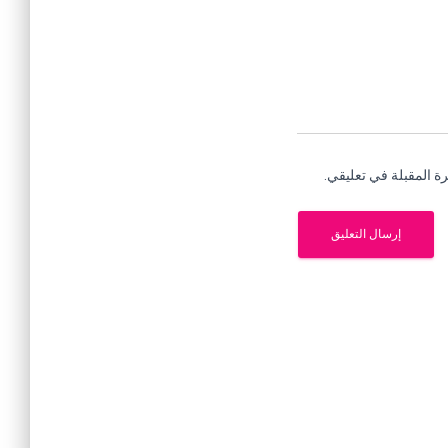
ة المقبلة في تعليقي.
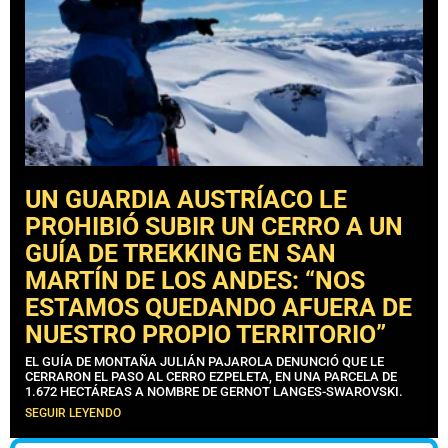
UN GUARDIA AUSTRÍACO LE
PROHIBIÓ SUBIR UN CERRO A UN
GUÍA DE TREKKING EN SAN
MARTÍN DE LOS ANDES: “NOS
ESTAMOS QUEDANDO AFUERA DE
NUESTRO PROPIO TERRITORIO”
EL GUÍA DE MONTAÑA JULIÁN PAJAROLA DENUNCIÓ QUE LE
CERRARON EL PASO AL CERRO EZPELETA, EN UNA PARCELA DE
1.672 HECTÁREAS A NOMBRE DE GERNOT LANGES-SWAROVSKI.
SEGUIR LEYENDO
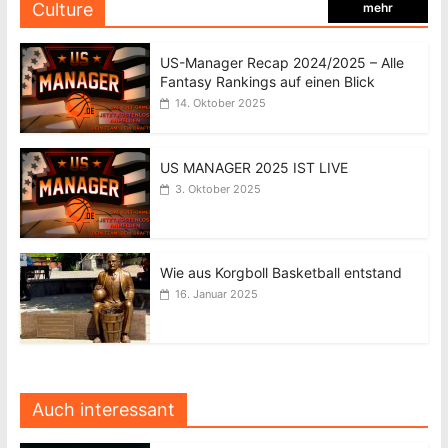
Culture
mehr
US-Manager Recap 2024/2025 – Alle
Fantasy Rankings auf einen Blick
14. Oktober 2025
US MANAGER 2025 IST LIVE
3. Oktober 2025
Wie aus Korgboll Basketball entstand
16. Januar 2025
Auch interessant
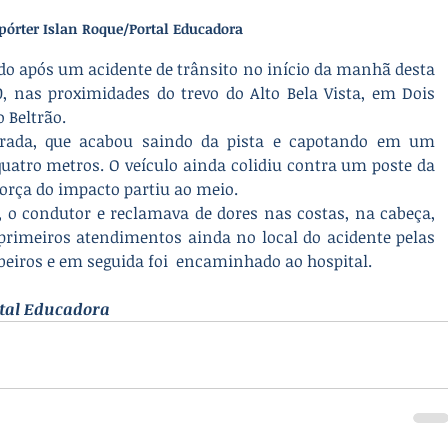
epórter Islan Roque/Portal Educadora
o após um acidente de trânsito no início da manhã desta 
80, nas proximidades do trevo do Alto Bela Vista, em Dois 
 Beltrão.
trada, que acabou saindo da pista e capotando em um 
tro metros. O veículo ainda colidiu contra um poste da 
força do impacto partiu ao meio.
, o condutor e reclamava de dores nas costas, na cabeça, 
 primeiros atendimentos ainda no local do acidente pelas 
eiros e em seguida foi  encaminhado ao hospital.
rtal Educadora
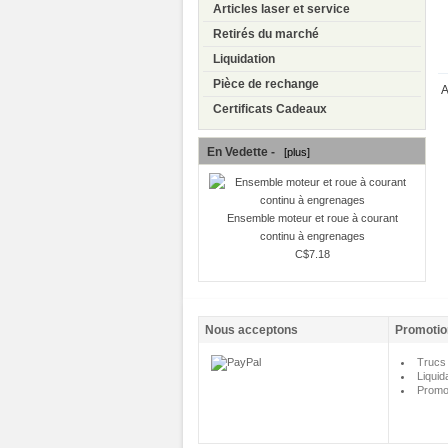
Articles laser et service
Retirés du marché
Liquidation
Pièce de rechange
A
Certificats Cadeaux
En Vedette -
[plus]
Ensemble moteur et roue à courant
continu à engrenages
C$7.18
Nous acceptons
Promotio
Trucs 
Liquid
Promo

———

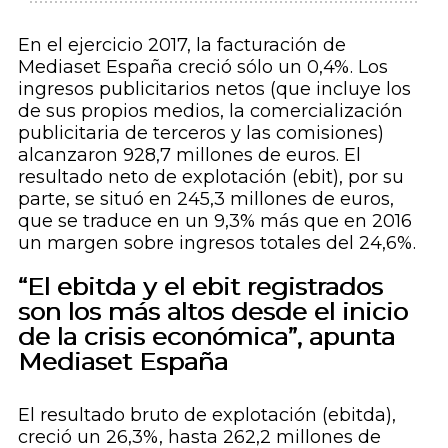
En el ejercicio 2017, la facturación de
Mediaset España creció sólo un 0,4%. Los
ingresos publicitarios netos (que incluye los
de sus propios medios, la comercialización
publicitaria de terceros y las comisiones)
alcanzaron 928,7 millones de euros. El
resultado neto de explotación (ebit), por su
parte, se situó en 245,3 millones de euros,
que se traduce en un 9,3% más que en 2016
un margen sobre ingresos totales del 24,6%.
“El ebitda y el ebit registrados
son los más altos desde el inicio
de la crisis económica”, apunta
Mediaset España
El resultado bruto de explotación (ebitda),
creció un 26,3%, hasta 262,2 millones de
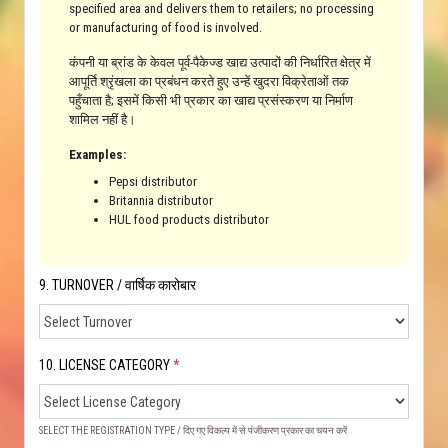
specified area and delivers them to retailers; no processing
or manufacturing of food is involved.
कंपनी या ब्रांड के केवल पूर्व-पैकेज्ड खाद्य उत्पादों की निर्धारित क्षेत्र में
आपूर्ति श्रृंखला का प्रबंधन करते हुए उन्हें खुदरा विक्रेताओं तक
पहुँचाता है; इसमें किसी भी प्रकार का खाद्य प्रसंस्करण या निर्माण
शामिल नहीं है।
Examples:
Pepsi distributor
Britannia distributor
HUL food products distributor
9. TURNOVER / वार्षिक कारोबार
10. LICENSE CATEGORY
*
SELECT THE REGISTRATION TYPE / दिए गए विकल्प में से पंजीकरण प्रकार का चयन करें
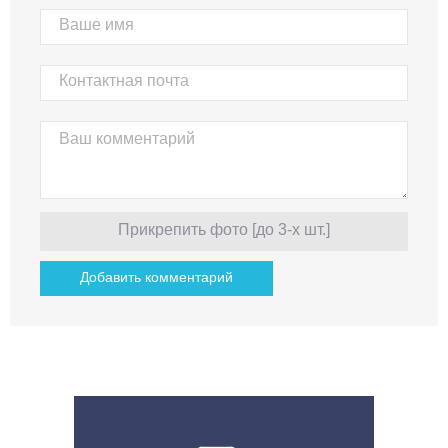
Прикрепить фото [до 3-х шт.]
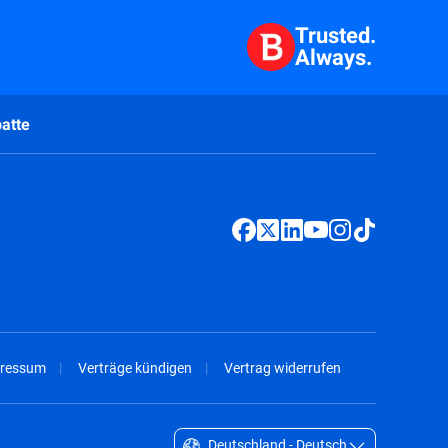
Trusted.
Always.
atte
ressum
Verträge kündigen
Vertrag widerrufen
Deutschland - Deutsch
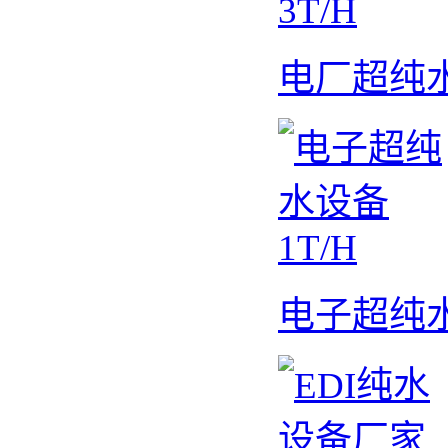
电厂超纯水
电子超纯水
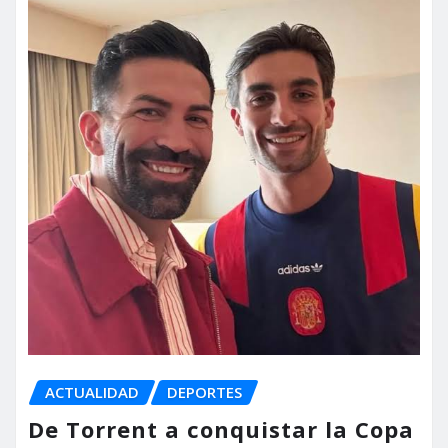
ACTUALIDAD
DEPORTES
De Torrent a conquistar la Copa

———

- Task details:
Every line where "ingresos" appears must be returned from the listing above.

- Output below:
ingresos publicitarios netos (que incluye los
un margen sobre ingresos totales del 24,6%.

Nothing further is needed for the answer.